Preparing Children for the Adult World Where Not Everyone Gets a Trophy

By Dianne Smith, LMFT

In today’s world, we as a society, have become so concerned with damaging our children’s self esteem that as a result they are not adequately prepared for the challenges and responsibilities of the adult world.  How are we suppose to help children understand that life is not always fair, so that when they face rejection in their adult life they are able to be resilient and bounce back when, for instance, we make sure that in sports every child gets a trophy?  The challenge as parents is how we balance helping children feel confident and good about themselves, while at the same time helping them learn to manage disappointments, adversity and the bumps in the road of life.

Helping others through community service can provide children with the experience of having a positive effect on the world around them, and give them a sense of mastery and self-esteem.  Volunteer work helps them to learn that life does not just happen to you and that you have choices and empowers them to face adversity and bounce back.  Community service as a family simply adds to the experience as it creates a stronger sense of family, which builds a connection to something bigger than just them.
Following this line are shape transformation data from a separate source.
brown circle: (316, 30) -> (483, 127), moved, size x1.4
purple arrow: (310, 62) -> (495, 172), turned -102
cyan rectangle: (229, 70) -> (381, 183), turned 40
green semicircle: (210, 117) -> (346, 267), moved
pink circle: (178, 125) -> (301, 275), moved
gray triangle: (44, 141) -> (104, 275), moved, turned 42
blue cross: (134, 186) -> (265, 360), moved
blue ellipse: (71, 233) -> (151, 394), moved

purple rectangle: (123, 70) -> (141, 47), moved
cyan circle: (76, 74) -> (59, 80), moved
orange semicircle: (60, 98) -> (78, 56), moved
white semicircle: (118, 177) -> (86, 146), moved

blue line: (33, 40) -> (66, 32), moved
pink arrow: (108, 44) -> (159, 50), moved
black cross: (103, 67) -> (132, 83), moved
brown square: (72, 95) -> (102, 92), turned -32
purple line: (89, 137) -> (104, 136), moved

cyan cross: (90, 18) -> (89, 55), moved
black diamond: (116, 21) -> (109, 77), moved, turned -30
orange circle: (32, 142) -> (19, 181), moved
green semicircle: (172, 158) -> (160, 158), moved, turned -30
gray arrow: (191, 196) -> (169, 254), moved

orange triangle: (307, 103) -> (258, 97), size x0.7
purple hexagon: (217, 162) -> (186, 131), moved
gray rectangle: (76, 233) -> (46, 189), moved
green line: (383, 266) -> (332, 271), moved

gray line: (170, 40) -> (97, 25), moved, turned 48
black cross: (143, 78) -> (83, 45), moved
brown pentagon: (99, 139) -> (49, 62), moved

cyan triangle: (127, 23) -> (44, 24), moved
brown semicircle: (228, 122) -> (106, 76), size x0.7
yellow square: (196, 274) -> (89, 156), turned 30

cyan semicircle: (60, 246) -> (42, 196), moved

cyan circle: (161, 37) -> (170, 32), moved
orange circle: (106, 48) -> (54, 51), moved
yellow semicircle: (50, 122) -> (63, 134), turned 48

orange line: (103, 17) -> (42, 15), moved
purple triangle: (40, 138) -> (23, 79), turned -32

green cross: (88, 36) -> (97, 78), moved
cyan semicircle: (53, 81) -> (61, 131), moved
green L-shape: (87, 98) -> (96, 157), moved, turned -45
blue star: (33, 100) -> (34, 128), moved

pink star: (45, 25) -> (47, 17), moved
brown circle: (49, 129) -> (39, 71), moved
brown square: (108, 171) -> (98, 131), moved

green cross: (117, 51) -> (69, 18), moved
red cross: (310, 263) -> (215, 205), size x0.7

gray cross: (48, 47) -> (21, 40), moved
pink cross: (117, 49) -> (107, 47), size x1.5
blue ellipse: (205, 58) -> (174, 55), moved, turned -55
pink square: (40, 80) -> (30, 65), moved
Helping children face their failures and accept the consequences of their behavior teaches them to find courage within themselves and to confront realities, no matter how challenging. It helps them learn to be accountable for their behavior, learn self control and that success involves hard work over the long haul. Some of the qualities they will need to be successful in the adult world. One of the best lessons we can teach our children is to be accountable for their choices.

Teaching children to wait in a world where everything is almost immediate will continue to be a challenge.  That is why it is extra important that they learn the lesson of no and having to wait.  As parents in what can be a very stressful world we can say yes out of guilt.  Our intentions are good however the lifelong lesson hinders children in the adult world where the process of looking for a job is many more no responses than job offers.  Having to work for something they earn teaches children a valuable lesson.

As a parent, nothing is more difficult than watching your child struggle; however, we would rather watch them struggle as children then as adults.  Being a parent is an awesome responsibility and we need to instill in our children self-reliance and the confidence they need to make choices that will make the journey of life a little easier and a little less painful.  I believe that parents do the best they can however I also believe that we can all strive to do a better job.